Air Jordan 4 Midsole Swap Project
We have already made major progress in the midsole swap project. What we believed would have been a difficult aspect of the project, was actually quite simple; removing the stitching on the toe cap required a little bit of ingenuity and finesse, but we were able to remove it without damaging it.
What you might not know, is that we actually tried this on a test shoe. Go figure. The equipment you see in the picture is a heat gun. We will provide details on it later. In the meantime, you can enjoy the pictures.
Picture of heat gun warming up the glued regions on the Military 4's.
Another image of the heat gun applied to the Military 4's. Notice that the toe box has been cleanly pulled from the midsole.
This is a picture of the upper almost removed from the midsole.
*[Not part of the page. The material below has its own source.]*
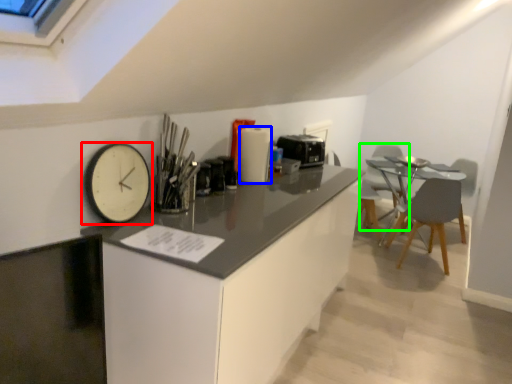 Question: Which object is positioned farthest from wall clock (highlighted by a red box)? Select from appliance (highlighted by a blue box) and swivel chair (highlighted by a green box).

Choices:
 (A) appliance
 (B) swivel chair

Answer: (B) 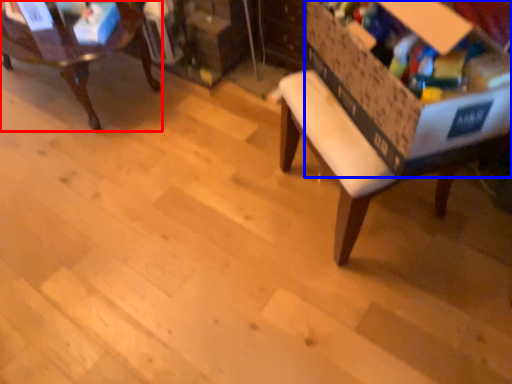 Question: Among these objects, which one is nearest to the camera, chair (highlighted by a red box) or storage box (highlighted by a blue box)?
This is a picture of the removal used on the stitching on the Air Jordan 4 Black Cements (1999). We will explain this method later.
This is a picture of us using the heat gun to remove the soles off the midsoles. Since the midsoles were already damaged, we had no plan on keeping it intact.
This is a picture of the removed soles. It still requires cleaning.
Before we get started on our project, we decided to do a comparison between the 1999 & 2006 Air Jordan 4 Retro (Military Blue vs White Cement). Some of you might think we've actually done every type of restoration out there, but we have actually yet to do a midsole swap. Our biggest concern is seeing whether or not the donor's midsole will fit on the recipient. Yeah, I know; it sounds funny.
In the picture shown, you can see how bad the Black Cements are doing. In case we get any questions, we will be painting the midsoles of the Military Blue's to match the color of the recipient.